▸ **EXERCISE**
Look through the listing and report every line that has "добрые" in it.

▸ **DATASET EXTRACT**
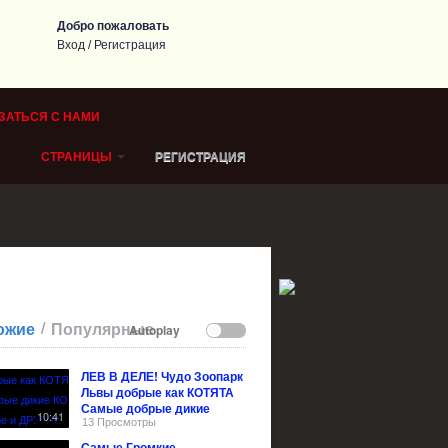
Добро пожаловать
Вход
/
Регистрация
ЗАТЬСЯ С НАМИ
СТРАНИЦЫ
РЕГИСТРАЦИЯ
/
ожие
Популярные
Autoplay
ЛЕВ В ДЕЛЕ! Чудо Зоопарк
Львы добрые как КОТЯТА
Самые добрые дикие
10:41
КОШКИ в Мире и ДРУГИЕ
13 Просмотры
ЖИВОТНЫЕ
Самые Громкие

▸ **ANSWER FOR THE TASK**
Львы добрые как КОТЯТА
Самые добрые дикие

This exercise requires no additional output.